A voz caudalosa de Maysa, aqueles “oceanos não pacíficos” em seus olhos. Foram 40 anos de intensidade, navegando por entre notas musicais e doses nunca calculadas de whisky e cigarros. A cantora das fossas homéricas e das dores de amores insuportáveis usou a melancolia para dizer ao mundo que estava viva. Embora tenha tentado o suicídio, a mulher forte de sentimentos frágeis explicava que foi este mundo, e não ela, que caiu. Maysa manteve-se sempre de pé. Enfrentou o marido que não a queria como cantora e a imprensa de boataria que insistia em julgá-la. Permitiu que todo tipo de sentimento a invadisse, e dentre eles, o que mais a perseguiu foi a tristeza.



“Bom dia tristeza
Que tarde tristeza
Você veio hoje me ver
Já estava ficando
Até meio triste
De estar tanto tempo
Longe de você”

Possessiva, passional, generosa, Maysa cantava como se todas as canções de amor fossem dela, todas as dores do mundo fossem suas. As mesmas dores que dividia com o público em um misto de entrega e procura. Sempre acompanhada por aquele sorriso de lado, mordendo os lábios como que para agarrar toda a poesia, toda a música que estivesse ao seu alcance. Música que estava mergulhada nela mesma. Há no canto de Maysa uma urgência, uma necessidade. Maysa precisa cantar. E nós precisamos ouvi-la.
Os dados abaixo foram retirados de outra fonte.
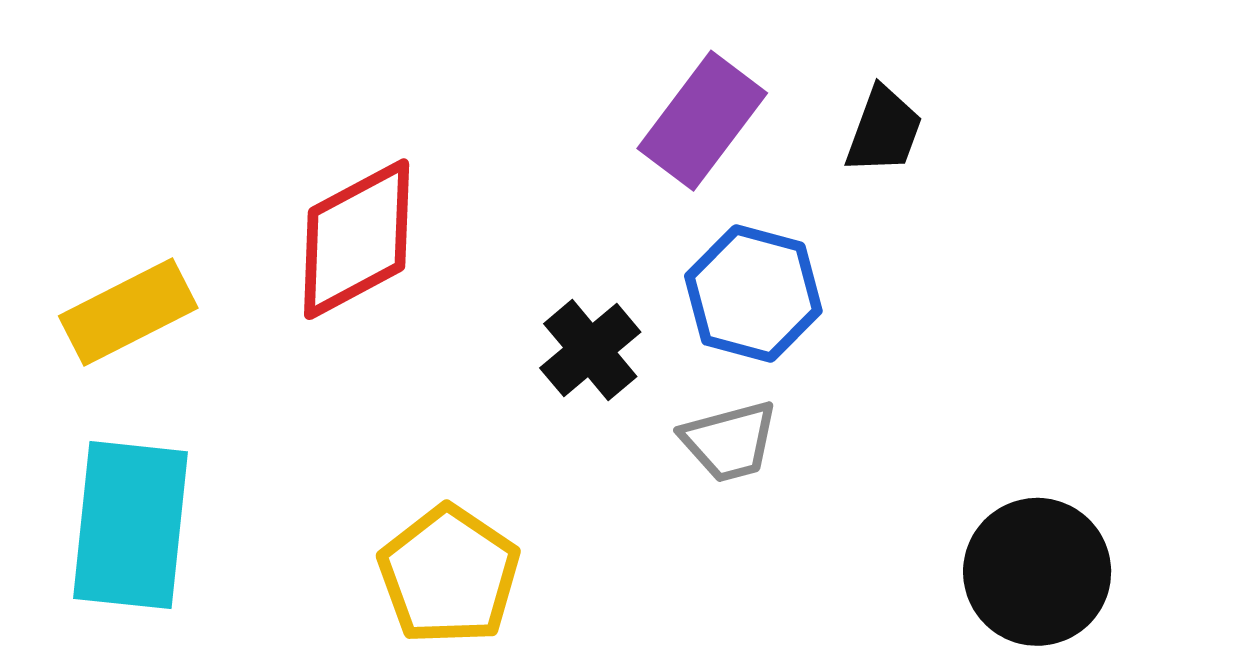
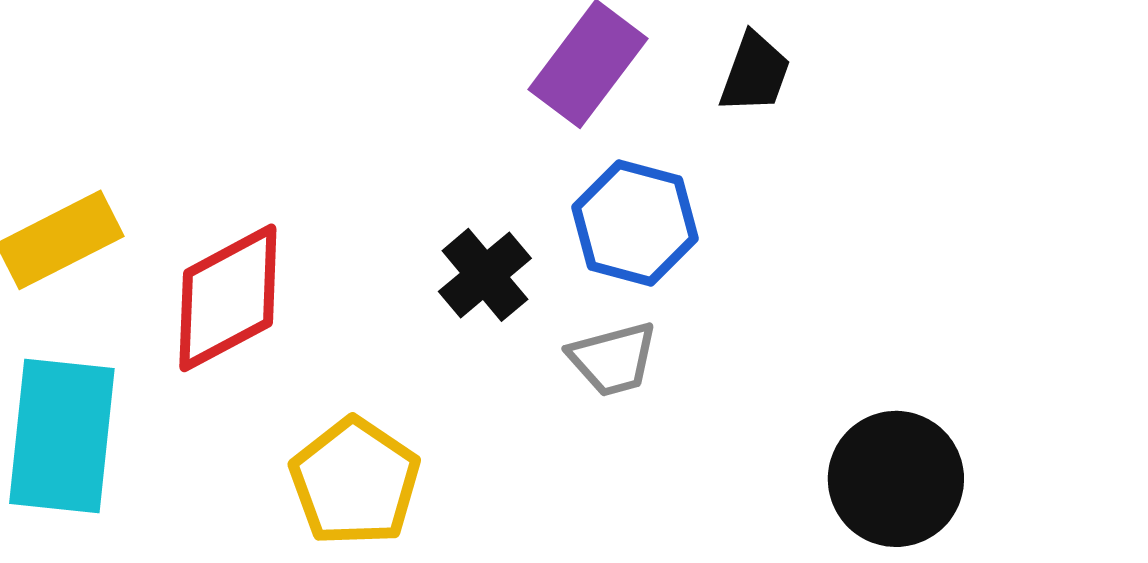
red diamond: (357, 239) -> (228, 298), moved

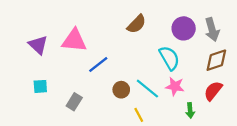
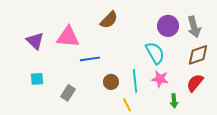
brown semicircle: (137, 24) -> (109, 20), moved
blue line: (98, 65) -> (90, 59), turned 30
cyan line: (147, 89) -> (135, 81), turned 45

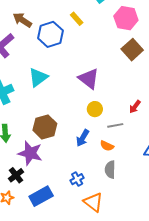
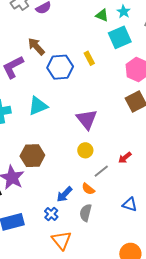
gray line: (115, 125) -> (101, 171), turned -42
blue arrow: (83, 138) -> (64, 194), moved
blue cross: (77, 179) -> (51, 214), turned -32

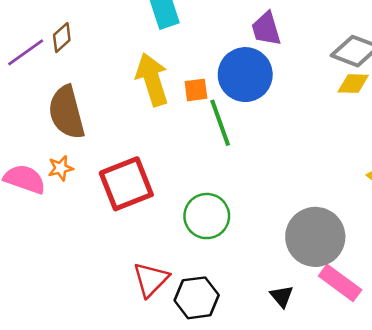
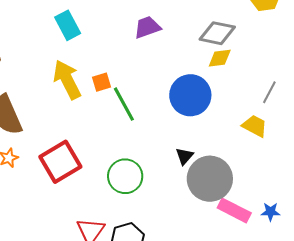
purple trapezoid: (266, 29) -> (147, 27), turned 96
blue circle: (245, 75) -> (190, 95), moved
black triangle: (282, 296) -> (184, 156), moved, turned 30

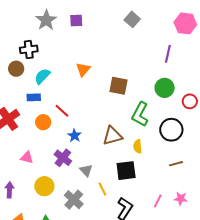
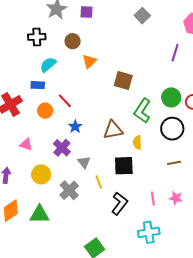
brown circle: (16, 69) -> (73, 41), moved
green circle: (165, 88) -> (171, 97), moved
pink line: (158, 201) -> (153, 199), turned -40

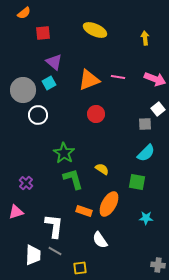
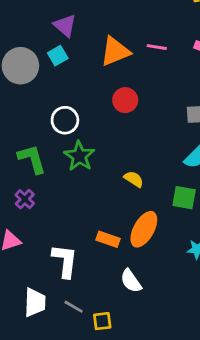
white circle: (38, 115) -> (65, 120), moved
green L-shape: (73, 179) -> (32, 159), moved
gray line: (55, 251) -> (74, 307), moved

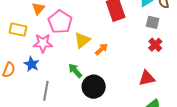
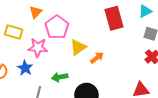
green arrow: (75, 71) -> (60, 77), moved, turned -63

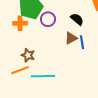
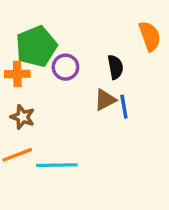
black semicircle: (77, 19) -> (115, 67), turned 40
brown star: (28, 55) -> (22, 117), moved

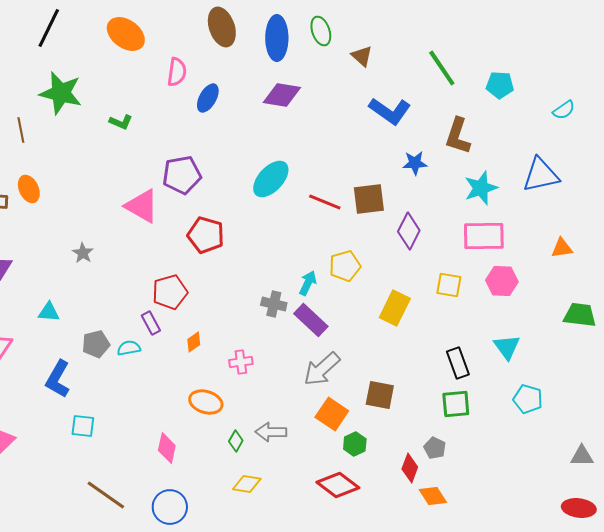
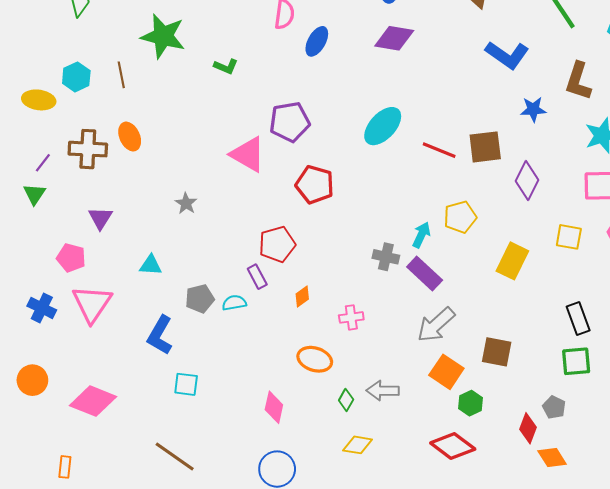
brown line: (106, 495) -> (175, 456), moved

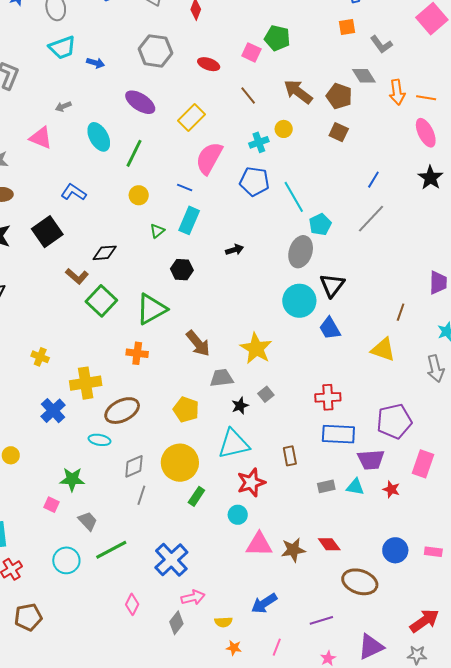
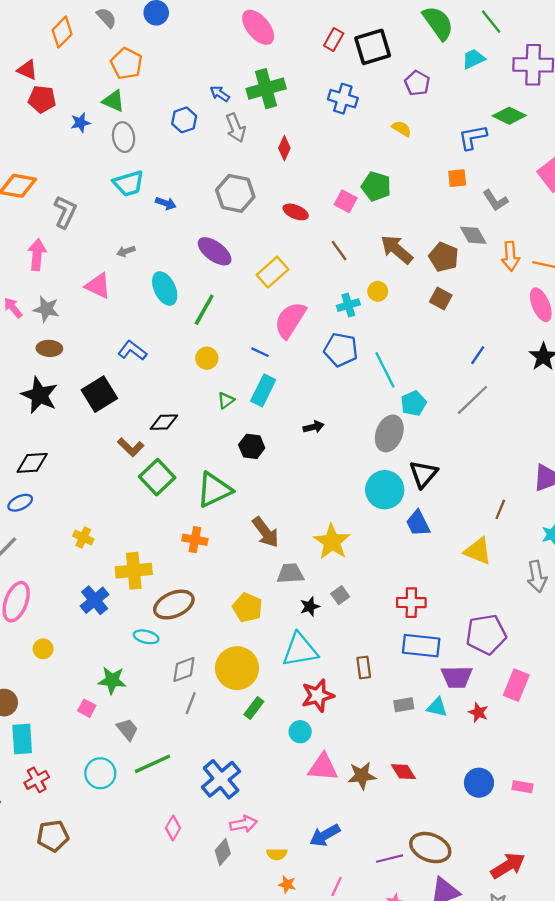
brown ellipse: (360, 582) -> (430, 848), moved

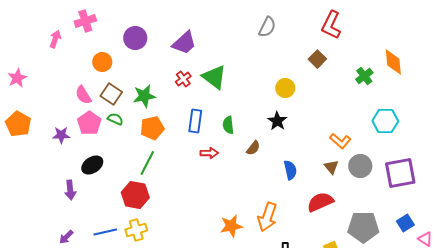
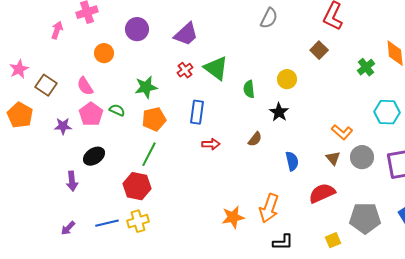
brown square: (111, 94) -> (46, 85), moved
green semicircle: (228, 125) -> (249, 89), moved

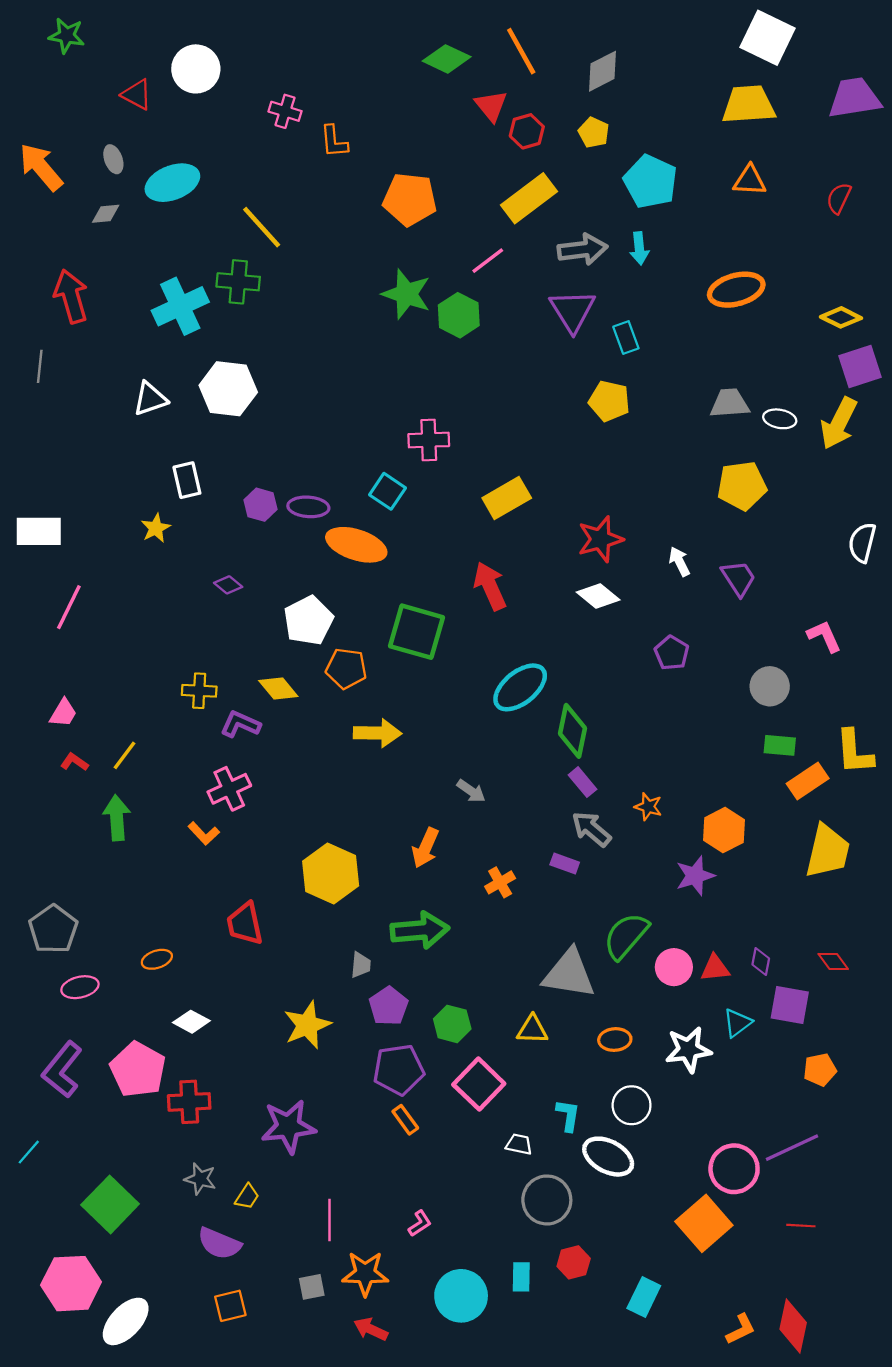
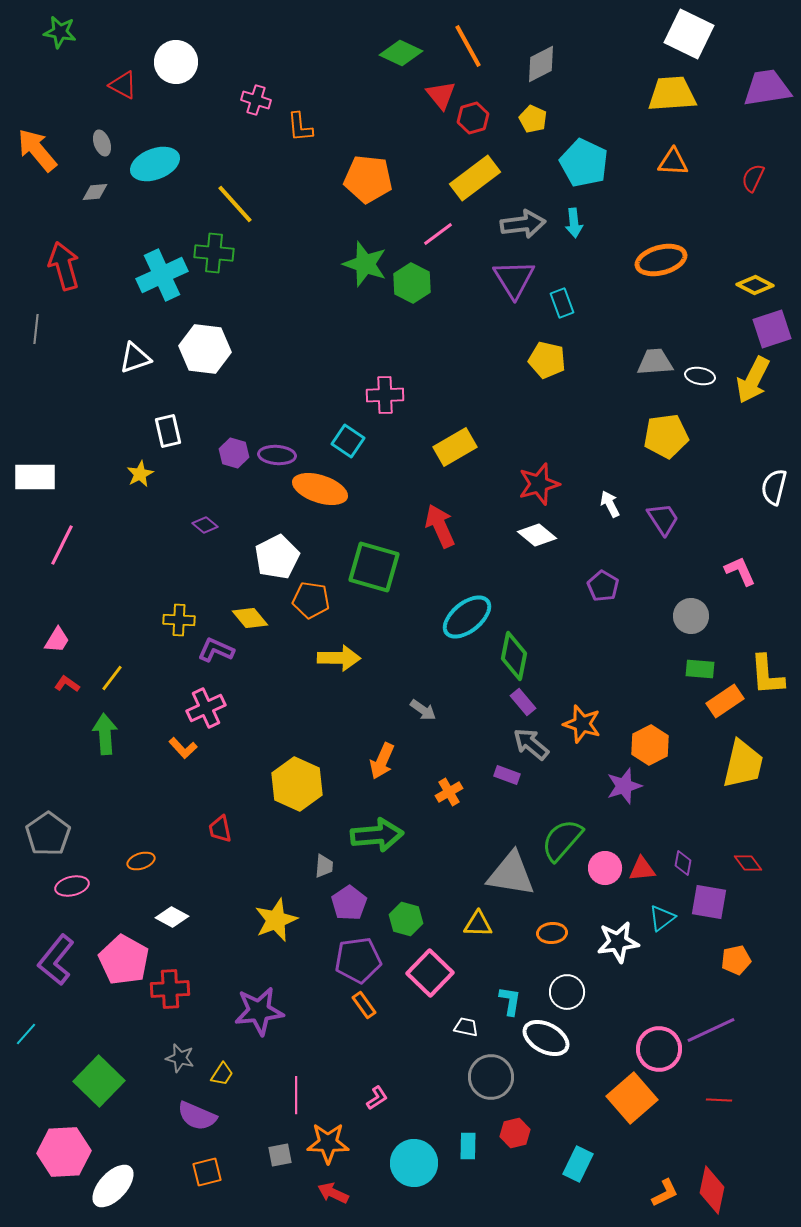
orange star: (648, 807) -> (582, 724), size x1.5
red trapezoid: (245, 924) -> (220, 829), size x0.7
Não se recusa um convite para ouvir Maysa.

“Todos acham que eu falo demais
E que eu ando bebendo demais
Que essa vida agitada
Não serve pra nada
Andar por aí
Bar em bar, bar em bar”



Tudo em Maysa, o talento, a beleza, a angústia, é demais. Sua voz ressoava densa através de seus olhos caudalosos e do oceano não pacífico que foi sua vida. Os olhos fixos na platéia e o nariz em pé eram apenas duas das muitas marcas de uma cantora cheia de conflitos que não conseguia ter paz. Uma compositora que escreveu sua história através dos graves e agudos de rubi que enfeitavam seu mar vermelho. Maysa é Maysa é Maysa...esta chama que não vai passar, mar vermelho no oceano azul da música brasileira.

“Grande amor que não posso e não quero esconder
Vou vivendo esta vida, curtindo essa dor
Eu só quero que um dia tu possas saber
O que é o amor”

Raphael Vidigal Aroeira

Lido na Rádio Itatiaia dia 06/06/2010.